> ACTION ITEM
All of the records below need to be written out exactly, but without the pictures.

> Stored data entries
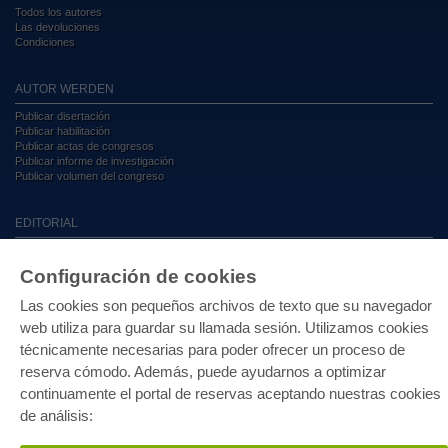
Todos los autores
Las devoluciones
Condiciones
AUTOR WERDEN
Publicar disertación
Publicar habilitación
Publicar actas de congresos
Publicar informe de investigación
Publicar volumen del congreso
EDITORIAL
Terminos de licencia
Politica de cancelacion
Configuración de cookies
Impreso
Configuración de cookies
Las cookies son pequeños archivos de texto que su navegador
Política de privacidad
web utiliza para guardar su llamada sesión. Utilizamos cookies
técnicamente necesarias para poder ofrecer un proceso de
Todos los precios en euro (EUR) incluido NIF. © 2026 Cuvillier
reserva cómodo. Además, puede ayudarnos a optimizar
Verlag GmbH
continuamente el portal de reservas aceptando nuestras cookies
de análisis:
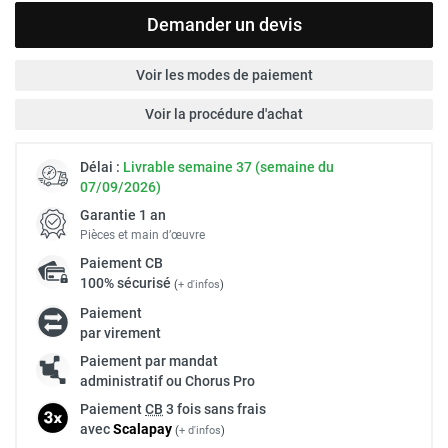
Demander un devis
Voir les modes de paiement
Voir la procédure d'achat
Délai :
Livrable semaine 37 (semaine du
07/09/2026)
Garantie 1 an
Pièces et main d’œuvre
Paiement
CB
100% sécurisé
(
+ d'infos
)
Paiement
par virement
Paiement par mandat
administratif ou Chorus Pro
Paiement
CB
3 fois sans frais
avec
Scalapay
(
+ d'infos
)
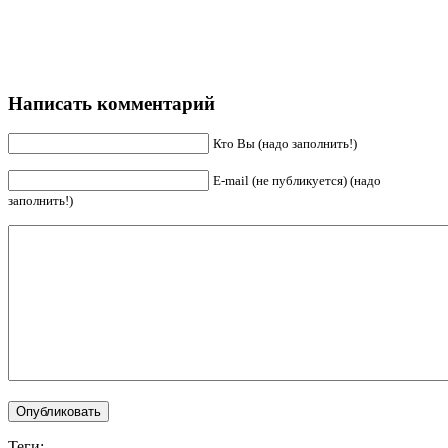
Написать комментарий
Кто Вы (надо заполнить!)
E-mail (не публикуется) (надо
заполнить!)
Теги:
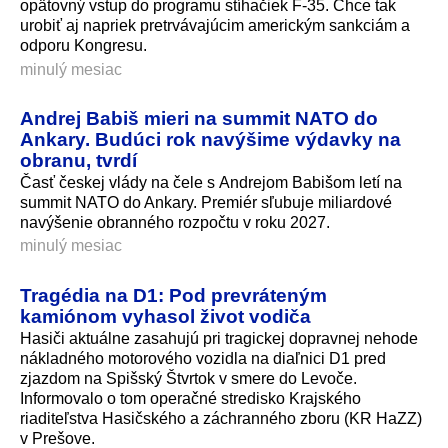
opätovný vstup do programu stíhačiek F-35. Chce tak
urobiť aj napriek pretrvávajúcim americkým sankciám a
odporu Kongresu.
minulý mesiac
Andrej Babiš mieri na summit NATO do
Ankary. Budúci rok navýšime výdavky na
obranu, tvrdí
Časť českej vlády na čele s Andrejom Babišom letí na
summit NATO do Ankary. Premiér sľubuje miliardové
navýšenie obranného rozpočtu v roku 2027.
minulý mesiac
Tragédia na D1: Pod prevráteným
kamiónom vyhasol život vodiča
Hasiči aktuálne zasahujú pri tragickej dopravnej nehode
nákladného motorového vozidla na diaľnici D1 pred
zjazdom na Spišský Štvrtok v smere do Levoče.
Informovalo o tom operačné stredisko Krajského
riaditeľstva Hasičského a záchranného zboru (KR HaZZ)
v Prešove.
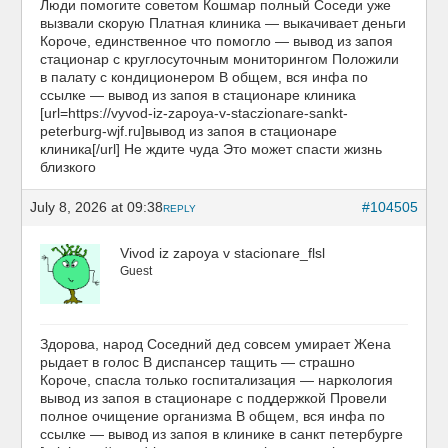
Люди помогите советом Кошмар полный Соседи уже
вызвали скорую Платная клиника — выкачивает деньги
Короче, единственное что помогло — вывод из запоя
стационар с круглосуточным мониторингом Положили
в палату с кондиционером В общем, вся инфа по
ссылке — вывод из запоя в стационаре клиника
[url=https://vyvod-iz-zapoya-v-staczionare-sankt-
peterburg-wjf.ru]вывод из запоя в стационаре
клиника[/url] Не ждите чуда Это может спасти жизнь
близкого
July 8, 2026 at 09:38
#104505
REPLY
Vivod iz zapoya v stacionare_flsl
Guest
Здорова, народ Соседний дед совсем умирает Жена
рыдает в голос В диспансер тащить — страшно
Короче, спасла только госпитализация — наркология
вывод из запоя в стационаре с поддержкой Провели
полное очищение организма В общем, вся инфа по
ссылке — вывод из запоя в клинике в санкт петербурге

> ANSWER BOX
Todos los autores
Las devoluciones
Condiciones
AUTOR WERDEN
Publicar disertación
Publicar habilitación
Publicar actas de congresos
Publicar informe de investigación
Publicar volumen del congreso
EDITORIAL
Terminos de licencia
Politica de cancelacion
Configuración de cookies
Impreso
Configuración de cookies
Las cookies son pequeños archivos de texto que su navegador
Política de privacidad
web utiliza para guardar su llamada sesión. Utilizamos cookies
técnicamente necesarias para poder ofrecer un proceso de
Todos los precios en euro (EUR) incluido NIF. © 2026 Cuvillier
reserva cómodo. Además, puede ayudarnos a optimizar
Verlag GmbH
continuamente el portal de reservas aceptando nuestras cookies
de análisis:
Demander un devis
Voir les modes de paiement
Voir la procédure d'achat
Délai :
Livrable semaine 37 (semaine du
07/09/2026)
Garantie 1 an
Pièces et main d’œuvre
Paiement
CB
100% sécurisé
(
+ d'infos
)
Paiement
par virement
Paiement par mandat
administratif ou Chorus Pro
Paiement
CB
3 fois sans frais
avec
Scalapay
(
+ d'infos
)
Написать комментарий
Кто Вы (надо заполнить!)
E-mail (не публикуется) (надо
заполнить!)
Теги:
opätovný vstup do programu stíhačiek F-35. Chce tak
urobiť aj napriek pretrvávajúcim americkým sankciám a
odporu Kongresu.
minulý mesiac
Andrej Babiš mieri na summit NATO do
Ankary. Budúci rok navýšime výdavky na
obranu, tvrdí
Časť českej vlády na čele s Andrejom Babišom letí na
summit NATO do Ankary. Premiér sľubuje miliardové
navýšenie obranného rozpočtu v roku 2027.
minulý mesiac
Tragédia na D1: Pod prevráteným
kamiónom vyhasol život vodiča
Hasiči aktuálne zasahujú pri tragickej dopravnej nehode
nákladného motorového vozidla na diaľnici D1 pred
zjazdom na Spišský Štvrtok v smere do Levoče.
Informovalo o tom operačné stredisko Krajského
riaditeľstva Hasičského a záchranného zboru (KR HaZZ)
v Prešove.
Люди помогите советом Кошмар полный Соседи уже
вызвали скорую Платная клиника — выкачивает деньги
Короче, единственное что помогло — вывод из запоя
стационар с круглосуточным мониторингом Положили
в палату с кондиционером В общем, вся инфа по
ссылке — вывод из запоя в стационаре клиника
[url=https://vyvod-iz-zapoya-v-staczionare-sankt-
peterburg-wjf.ru]вывод из запоя в стационаре
клиника[/url] Не ждите чуда Это может спасти жизнь
близкого
July 8, 2026 at 09:38
#104505
REPLY
Vivod iz zapoya v stacionare_flsl
Guest
Здорова, народ Соседний дед совсем умирает Жена
рыдает в голос В диспансер тащить — страшно
Короче, спасла только госпитализация — наркология
вывод из запоя в стационаре с поддержкой Провели
полное очищение организма В общем, вся инфа по
ссылке — вывод из запоя в клинике в санкт петербурге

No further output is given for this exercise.